Left alone, I pick another drink from a passing bearer and wander along the walls. I pause in front of a portrait, an old woman beggar crouching beneath a lamp-post, hugging herself so fiercely that it must be really cold there, when I suddenly sense her at my elbow. ‘Tch, I wonder why people here find this beautiful’, she sighs.

I try to remain silent for some time; to not take the bite. I take long sips of whatever it is.

‘Because it is not our reality. We can see it, taste it but escape it any time we want. With a blink.’

She looks at me with a half open mouth, the tongue rolled to one side and pressed against the rim of the champagne glass tipping against her cheek, the palm of the other hand cradling the elbow of the arm raising the glass. She smiles and takes a sip. ‘Someone just told me it’s the pain which makes it beautiful.’

‘The horrible.’

‘The horrible?’, she enunciates slowly.

‘Yes. The horrible. The biting cold, the hunger pang. We think it’s beautiful because its pain has the keen sting of beauty and is nothing like our lumpy misery. If you ask that woman, once she has a warm house and a meal, she would prefer a poster of fat white babies with cotton-puff cheeks coochy-coo on the walls. She thinks that’s the reality which belongs here. But we don’t call it art here. We call it kitsch. No provenance, you see. And its joy, its melodrama is so so crude. So whole.’

Her mask slips for a moment and she blinks and frowns: she’s buzzed too. ‘So you think this is not art?’

‘Oh this is art. You know what Baudelaire called art? Prostitution. She’s the whore and the artist the pimp.’

‘Then that makes us the clients’, she bends her head a little forward in mock conspiracy.

‘No’, I slowly bend mine and whisper as I look askance at Ajay, ‘he’s the client. We are just voyeurs.’

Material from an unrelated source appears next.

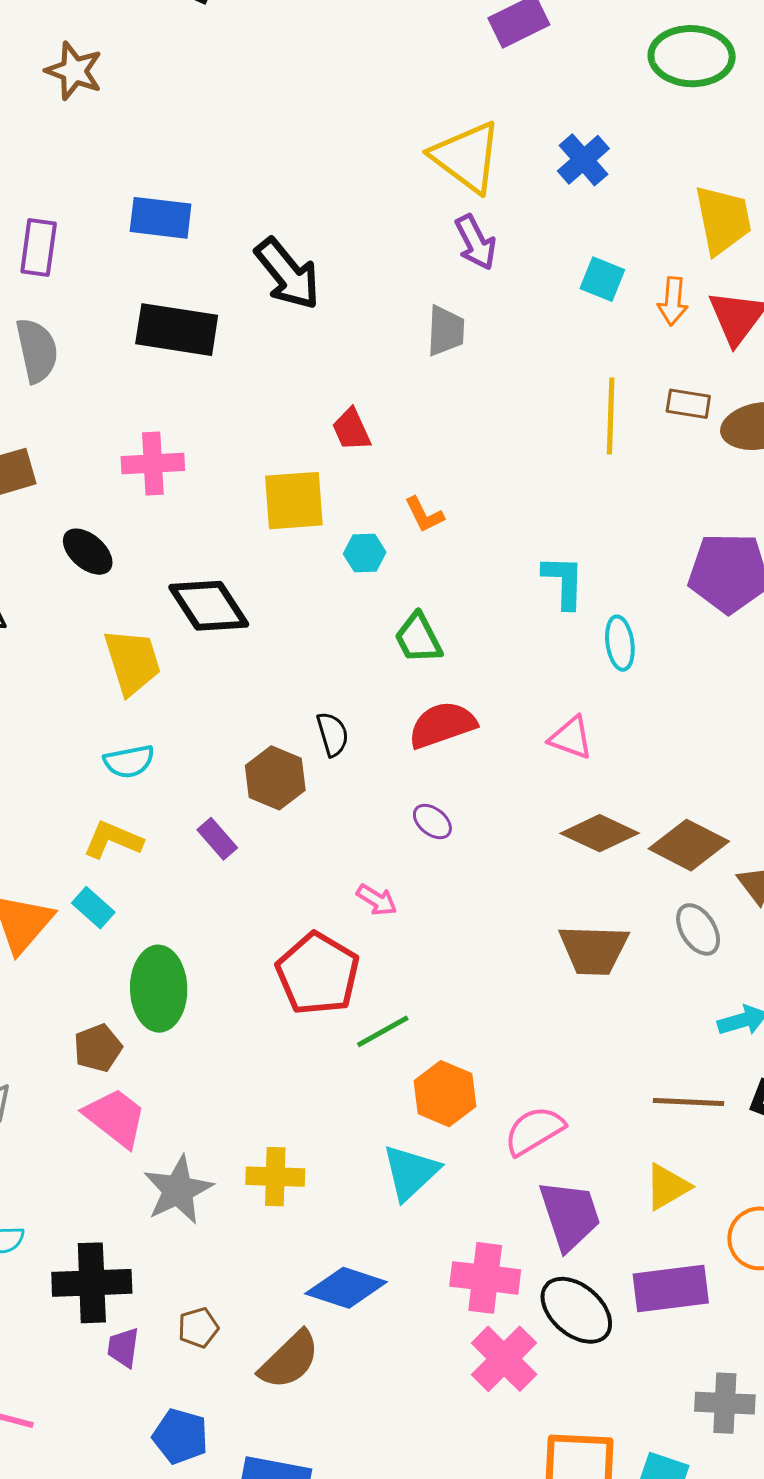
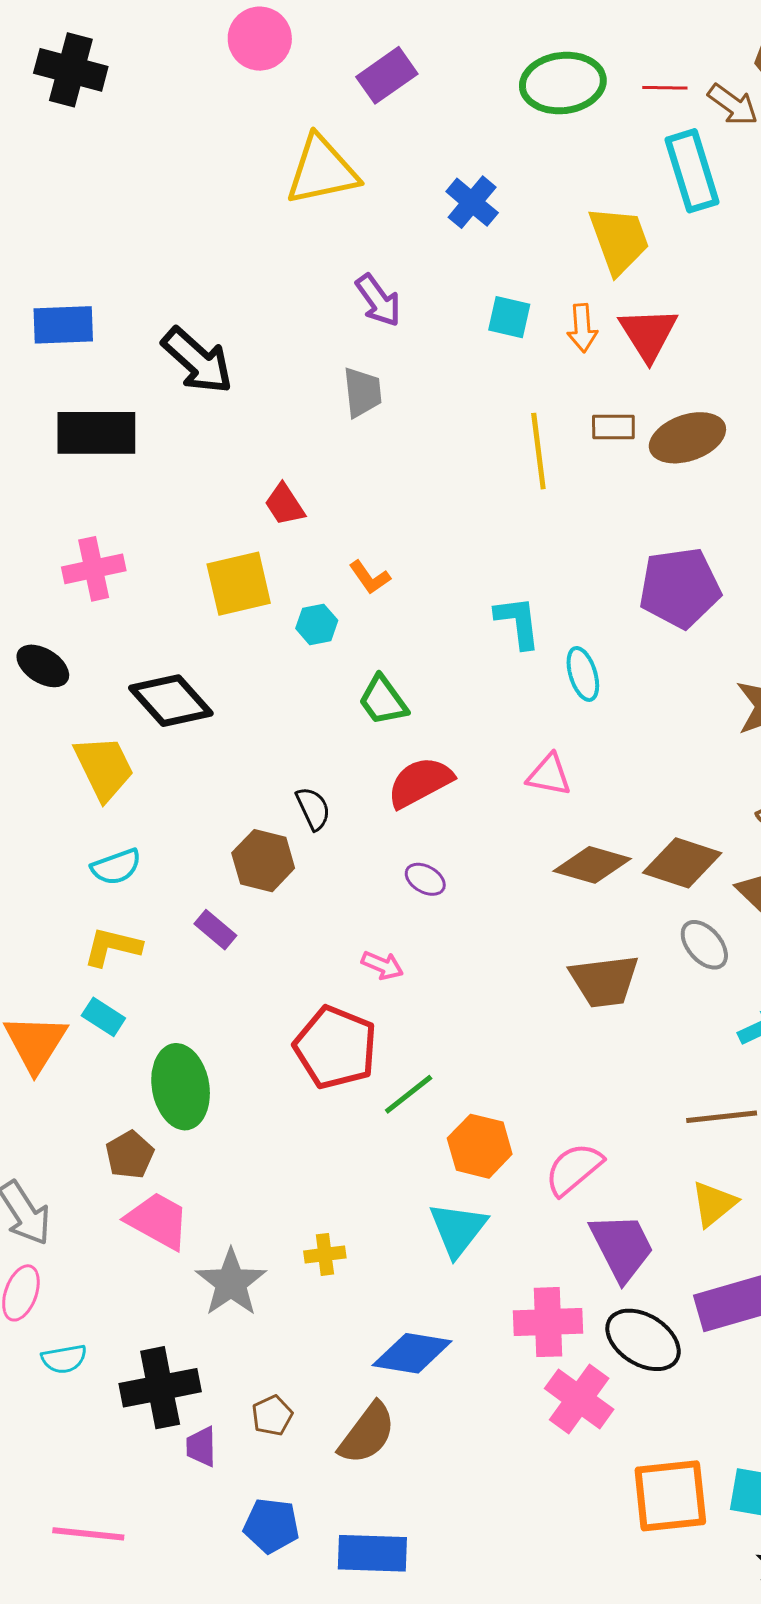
yellow triangle: (466, 157) -> (322, 170), moved, turned -40
yellow cross: (275, 1177) -> (325, 1254), size x0.7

‘Are you sure?’, her forehead tips against mine and her incisors flash white. ‘Or are you that whore’s secret lover who can’t bear to see her fucked like this?’

3 comments:

gayatri said...

Sounds like good prose from a propspective short-stories book. Why dont u write one?

Unknown said...

Reminiscent of Kundera...Voyeurism, as a theme, is really intriguing and like most intriguing themes, remains underexplored

Bland Spice said...

that's the idea, G. :)

i will have to read up kundera and ruskin bond now, methinks. i keep procrastinating.